The first few pages and back pages of other key sections of the paper, such as Business, also attract a higher loading. For The Courier-Mail, the very back page attracts a 65% markup. You can see how the page position of an advertisement can have a substantial influence on the price.

#6 Left Hand Side VS Right Hand Side

The next factor is also related to the ad’s position but relates to which side of an open newspaper the ad appears in. You might be surprised that, in some publications, an ad appearing on the right-hand side of a forthcoming paper will cost more than one on the left. This is to do with the way readers read a newspaper and where their attention is focused. This factor may also be tied to an ad’s page position and which section it appears in. For example, in The Courier-Mail, for ads on pages 12 to 21, a right-hand side ad costs 5% more than a left-hand side ad.

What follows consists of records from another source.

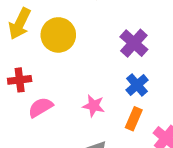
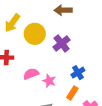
purple cross: (134, 43) -> (62, 43), moved
pink semicircle: (40, 107) -> (31, 74), moved

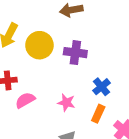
purple cross: (62, 43) -> (75, 53), turned -36
pink semicircle: (31, 74) -> (25, 100), moved

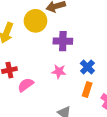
yellow circle: (39, 45) -> (35, 21), moved
pink star: (66, 103) -> (59, 71), moved

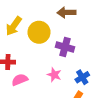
yellow circle: (35, 21) -> (39, 32), moved

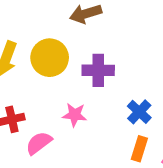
pink star: (54, 75) -> (75, 115), moved

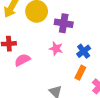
pink star: (75, 115) -> (56, 49), moved

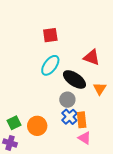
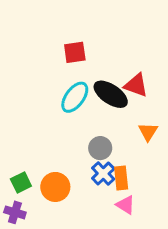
black ellipse: (74, 79) -> (111, 94), moved

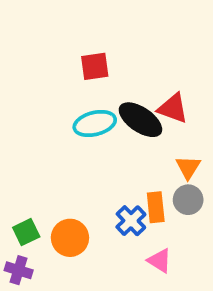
cyan ellipse: (75, 97) -> (95, 123), turned 40
gray circle: (100, 148) -> (188, 200), moved
orange rectangle: (121, 178) -> (156, 207), moved

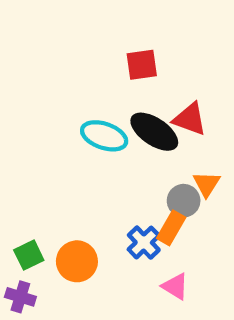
red square: (95, 66) -> (142, 65), moved
cyan ellipse: (95, 123) -> (104, 136), turned 33
gray circle: (188, 200) -> (184, 201), moved
orange rectangle: (156, 207) -> (171, 228), turned 36

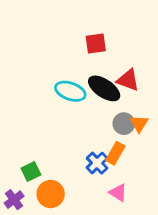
gray circle: (184, 201) -> (124, 124), moved
green square: (29, 255) -> (31, 171), moved
orange circle: (77, 261) -> (51, 194), moved
purple cross: (20, 297) -> (14, 200), turned 36

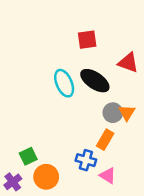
red triangle: (128, 80) -> (128, 63), moved
cyan ellipse: (70, 91) -> (64, 83), turned 48
blue cross: (97, 163) -> (86, 160), moved, turned -30

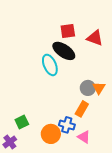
red triangle: (128, 63) -> (95, 38), moved
black ellipse: (95, 81) -> (64, 51), moved
orange circle: (46, 177) -> (51, 134), moved

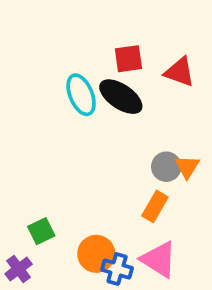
cyan ellipse: (50, 65) -> (81, 95), moved
blue cross: (67, 125) -> (117, 269), moved
pink triangle: (84, 137) -> (159, 260), size x1.5

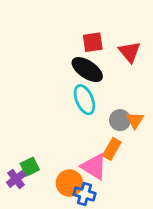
red triangle: (180, 72) -> (130, 52), turned 30
cyan ellipse: (81, 95) -> (84, 100), moved
pink triangle: (159, 260) -> (94, 167), moved
purple cross: (19, 269) -> (16, 179), moved

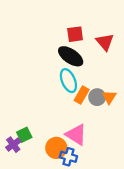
orange rectangle: (112, 149) -> (82, 95), moved

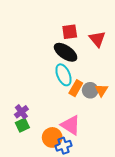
purple cross: (13, 145) -> (21, 112), moved
blue cross: (68, 157) -> (63, 146), turned -35

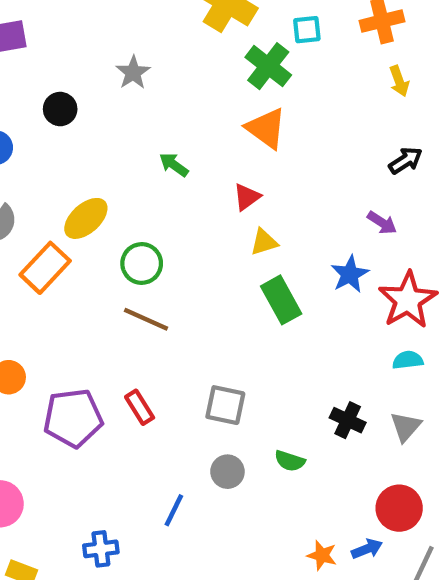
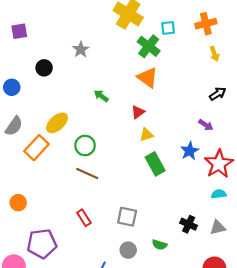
purple pentagon: (73, 418) -> (42, 244), moved
gray triangle: (406, 427) -> (218, 227), turned 35

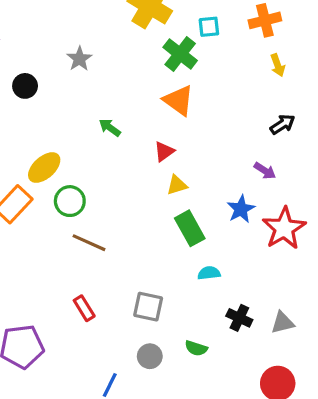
green circle: (85, 146) -> (70, 201), moved
cyan semicircle: (219, 194) -> (209, 273), moved

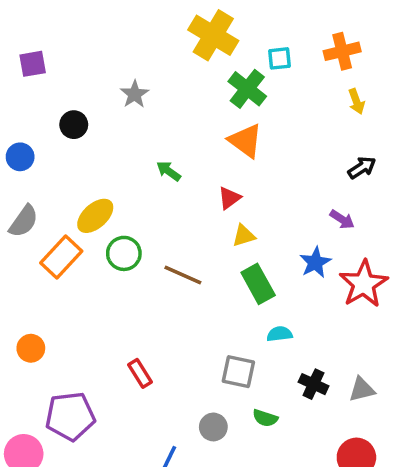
brown line: (89, 243) -> (183, 275), moved
gray square: (148, 307) -> (238, 372), moved

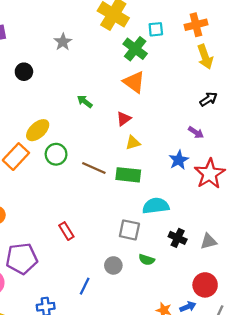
gray star: (135, 94) -> (63, 42), moved
yellow arrow: (356, 101) -> (205, 57), size x1.5
green rectangle: (258, 284) -> (128, 175), moved, turned -55
cyan semicircle: (280, 334) -> (156, 206), size x1.6

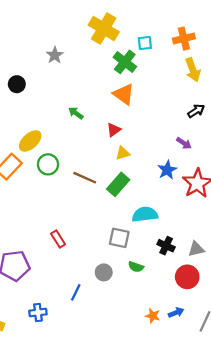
green rectangle: (128, 175) -> (118, 184), turned -55
red circle: (205, 285) -> (187, 277), moved

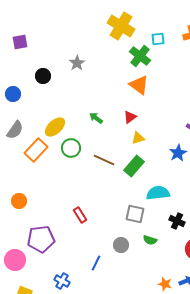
gray star: (55, 55) -> (77, 63), moved
green arrow: (76, 113) -> (96, 118), moved
blue cross: (38, 312) -> (62, 281), turned 35

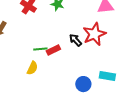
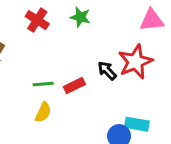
green line: (40, 49) -> (43, 84), moved
cyan rectangle: (107, 76) -> (137, 124), moved

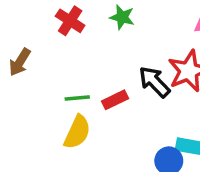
black arrow: (107, 71) -> (154, 82), size x1.4
yellow semicircle: (43, 112) -> (77, 132), size x1.4

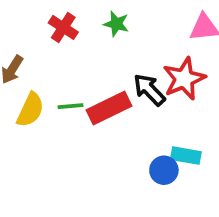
red rectangle: (115, 100) -> (109, 108), size x1.6
yellow semicircle: (77, 132) -> (30, 110), moved

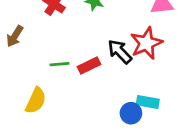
red rectangle: (109, 108) -> (89, 66), size x0.7
yellow semicircle: (30, 110) -> (36, 101), moved

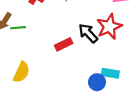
green line: (60, 64) -> (18, 28), moved

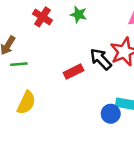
green line: (18, 28) -> (19, 64), moved

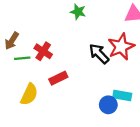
red cross: (42, 17) -> (43, 51), moved
red rectangle: (73, 72) -> (58, 78), moved

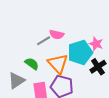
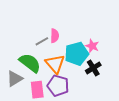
pink semicircle: (57, 34) -> (55, 36), turned -104
green semicircle: (32, 64) -> (30, 63), size x1.6

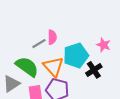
pink star: (92, 46) -> (104, 45), moved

#7 Colour VS Black and White

Another factor that substantially affects a newspaper advertisement’s price is whether the ad features color and how many colors. Color ads are more expensive than monochrome or black-and-white ads. Some newspapers may distinguish between multi-color advertisements and those that only feature one added color (“spot color”). For example, The Courier-Mail charges 30% more for multi-color display ads and 20% more for ‘spot’ color ads. Remember that this is combined with any positional loading.

So let’s say we wanted our small page strip ad in full color in The Courier-Mail on a weekday, on page 3; that would be calculated as $2457.42 + 30% color loading = $3194.65 + 65% positional loading for page 3 = $5271.17

You can see here how our ad’s cost has more than doubled after we’ve factored in the ad’s color and position.

#8 Annual Spend/Expenditure Commitment

Now here’s a factor that also affects your newspaper ad’s price, but this time it’s a decrease with a catch. If you have the budget and are prepared to spend a certain amount annually, usually by entering into a 12-month contract, you may be entitled to a discount. However, the value depends on how much you’re prepared to spend. For example, to qualify for a 4% discount on The Courier Mail’s advertising rates, you must pay at least $38500 per year. If you’re a small business owner, chances are you’re not working with this kind of budget, so bye-bye discount.

In case you’re curious, businesses that annually spend at least $2.3 million with the Courier-Mail, receive a 13% discount. In my opinion, this form of discounting highlights how biased mainstream advertising is towards big business. Where’s the deal for all the struggling small businesses? But that’s another story.


To sum up, those eight factors again and how they’ll affect the cost of your ad:

Type of ad – display VS classifieds VS inserts – rates based on different measurement units
size – pay more for bigger ads.’
day of the week – weekends are more expensive
section or lift-out – early general news (EGN) is more expensive
page position within a section – front pages and back pages cost more
left-hand side VS right-hand side – RHS is dearer
color VS black and white – pay more for full color
annual spend/expenditure commitment – get a discount if you spend up big
Now that you know what affects a newspaper advertisement’s price, you’re better prepared to decide where and how you want to spend your advertising dollar. If newspaper advertising seems beyond your budget, it might be worth considering more cost-effective alternatives, such as online advertising.